Islamabad, In an anticipated turn of events for the fertilizer sector, February 2024 is expected to witness a mixed performance in urea sales, with an overall increase on a year-over-year basis but a decline compared to the previous month.
According to JS Global, urea sales are projected to reach approximately 543,000 tons during the month, marking an 8% increase from the same period last year but experiencing an 11% drop on a month-over-month basis. The production estimates for February stand at 550,000 tons, leading to an expected closing inventory of around 271,000 tons.
Diammonium phosphate (DAP) sales, however, are poised for significant growth, with a projected 27% year-over-year increase and an 85% jump compared to January 2024. Fauji Fertilizer Bin Qasim Limited (FFBL), as the sole manufacturer, is expected to account for 63,000 tons of this off-take. Engro Fertilizers Ltd (EFERT) and Fauji Fertilizer Company (FFC) are also anticipated to contribute to the DAP sales, with respective volumes of 25,000 tons and 27,000 tons. The rise in DAP sales for EFERT comes amidst successful timely imports, while FFC’s increase follows a period of low sales attributed to delayed shipments and inventory shortages.
The fertilizer sector has demonstrated resilience in the face of rising input costs, notably adjusting to the repercussions of gas price hikes. This adaptability aligns with directives from the International Monetary Fund (IMF) regarding regular gas price adjustments to address circular debt challenges. Specifically, EFERT is positioned to benefit from the new gas pricing for MARI-based plants, thanks to its advantageous gas mix under the Petroleum Policy 2012. Recent price adjustments, including a notable urea price increase by EFERT, reflect strategic responses to gas cost increases.
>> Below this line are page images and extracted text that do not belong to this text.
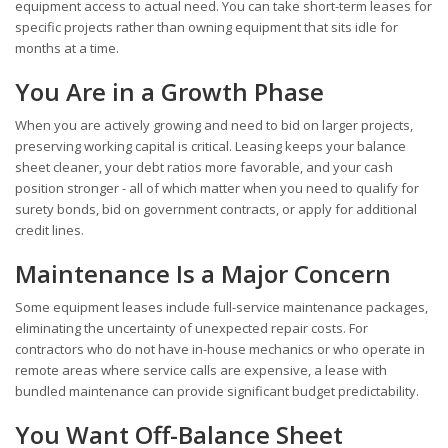
equipment access to actual need. You can take short-term leases for
specific projects rather than owning equipment that sits idle for
months at a time.
You Are in a Growth Phase
When you are actively growing and need to bid on larger projects,
preserving working capital is critical. Leasing keeps your balance
sheet cleaner, your debt ratios more favorable, and your cash
position stronger - all of which matter when you need to qualify for
surety bonds, bid on government contracts, or apply for additional
credit lines.
Maintenance Is a Major Concern
Some equipment leases include full-service maintenance packages,
eliminating the uncertainty of unexpected repair costs. For
contractors who do not have in-house mechanics or who operate in
remote areas where service calls are expensive, a lease with
bundled maintenance can provide significant budget predictability.
You Want Off-Balance Sheet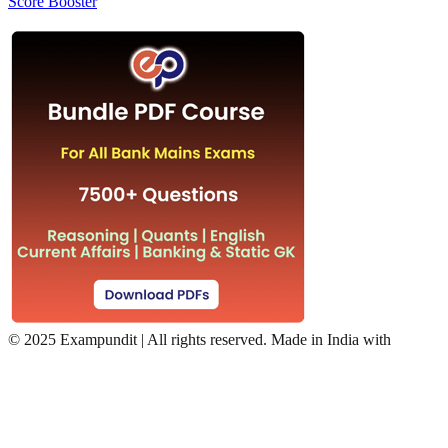
Score Booster
©
2025 Exampundit | All rights reserved. Made in India with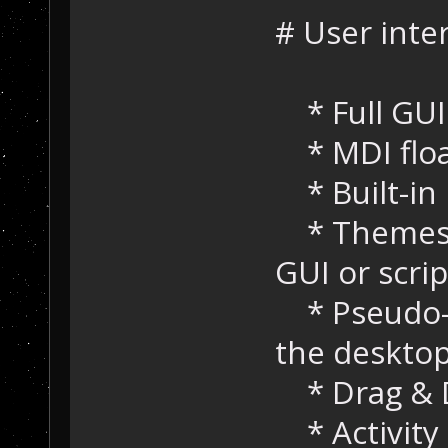
# User inte
* Full GUI
* MDI floa
* Built-in
* Themes s
GUI or scrip
* Pseudo-t
the deskto
* Drag & D
* Activity 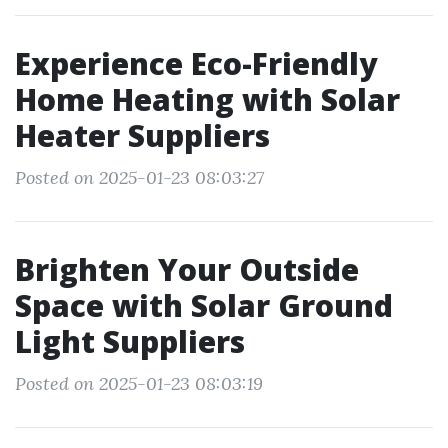
Experience Eco-Friendly
Home Heating with Solar
Heater Suppliers
Posted on 2025-01-23 08:03:27
Brighten Your Outside
Space with Solar Ground
Light Suppliers
Posted on 2025-01-23 08:03:19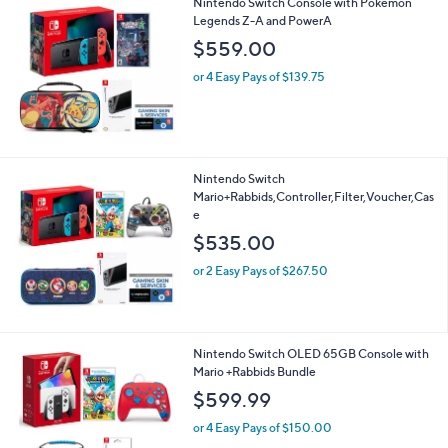
Nintendo Switch Console with Pokemon
Legends Z-A and PowerA
$559.00
or 4 Easy Pays of $139.75
Nintendo Switch
Mario+Rabbids,Controller,Filter,Voucher,Cas
e
$535.00
or 2 Easy Pays of $267.50
Nintendo Switch OLED 65GB Console with
Mario +Rabbids Bundle
$599.99
or 4 Easy Pays of $150.00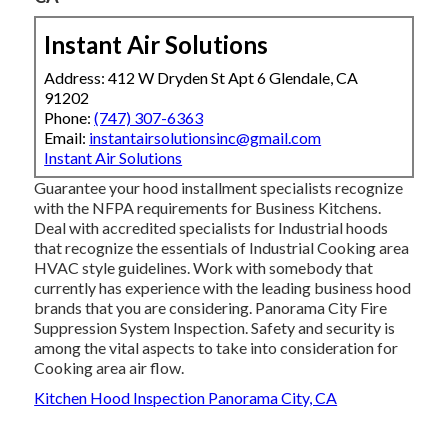
Instant Air Solutions
Address: 412 W Dryden St Apt 6 Glendale, CA
91202
Phone:
(747) 307-6363
Email:
instantairsolutionsinc@gmail.com
Instant Air Solutions
Guarantee your hood installment specialists recognize
with the
NFPA requirements
for Business Kitchens.
Deal with accredited specialists for Industrial hoods
that recognize the essentials of
Industrial Cooking area
HVAC style guidelines
. Work with somebody that
currently has experience with the leading business hood
brands that you are considering. Panorama City Fire
Suppression System Inspection. Safety and security is
among the vital aspects to take into consideration for
Cooking area air flow.
Kitchen Hood Inspection Panorama City, CA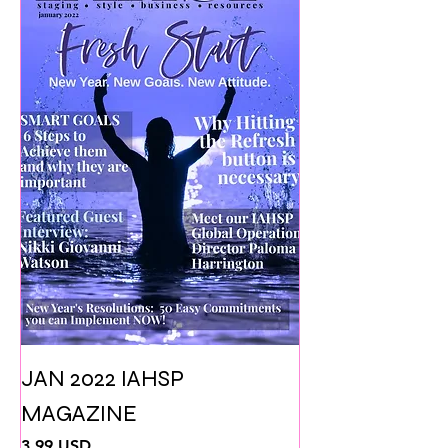
JAN 2022 IAHSP
MAGAZINE
Prezzo
3,99 USD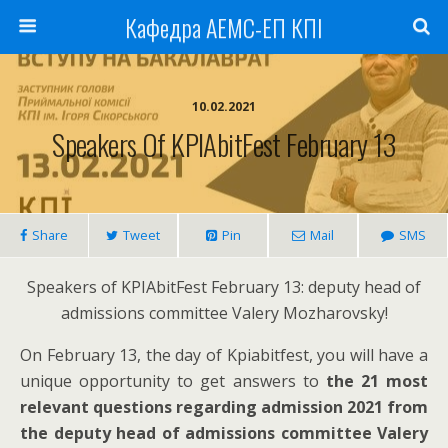
Кафедра АЕМС-ЕП КПІ
10.02.2021
Speakers Of KPIAbitFest February 13
Share
Tweet
Pin
Mail
SMS
Speakers of KPIAbitFest February 13: deputy head of
admissions committee Valery Mozharovsky!
On February 13, the day of Kpiabitfest, you will have a
unique opportunity to get answers to
the 21 most
relevant questions regarding admission 2021 from
the deputy head of admissions committee Valery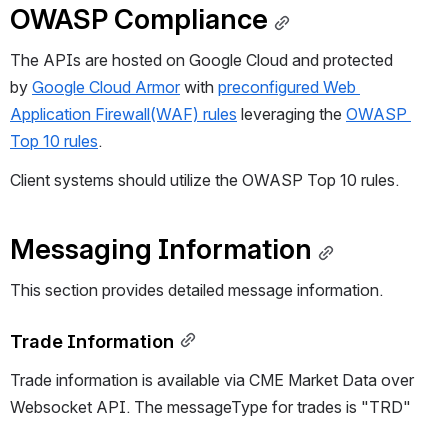
OWASP Compliance
The APIs are hosted on Google Cloud and protected 
by 
Google Cloud Armor
 with 
preconfigured Web 
Application Firewall(WAF) rules
 leveraging the 
OWASP 
Top 10 rules
.
C
lient systems should utilize the OWASP Top 10 rules. 
Messaging Information
This section provides detailed message information.
Trade Information
Trade information is available via 
CME Market Data over
Websocket API
. The messageType for trades is "
TRD
"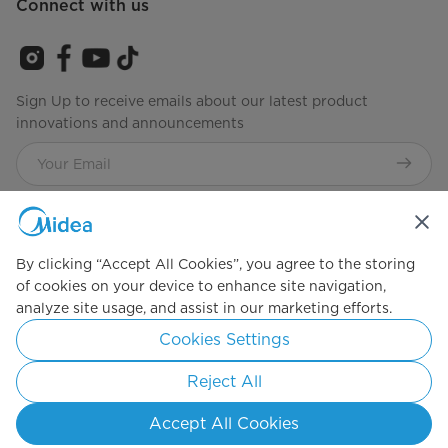
Connect with us
Sign Up to receive emails about our latest product
innovations and announcements
Agree to the
Terms of Service
By clicking “Accept All Cookies”, you agree to the storing
of cookies on your device to enhance site navigation,
Simply ideal
analyze site usage, and assist in our marketing efforts.
Cookies Settings
Copyright 2026 Copyright Midea. All rights reserved.
Privacy Policy
Terms of Service
Cookie Consent
Reject All
Philippines
Accept All Cookies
In light of these developments, JS Global maintains a positive outlook for the fertilizer sector, citing steady revenue and cash flow projections. Despite significant price rallies in the shares of FFC and EFERT over the past five months, both companies are highlighted for their appealing dividend yields at current market levels.
This analysis comes from JS Global’s latest research, adhering to the strict standards and qualifications set by the Research Analysts Regulations 2015. The report underscores the firm’s commitment to unbiased, independent analysis based on a comprehensive review of multiple data sources. It also emphasizes JS Global’s strict adherence to its research dissemination policy, ensuring equitable access to its insights for all clients.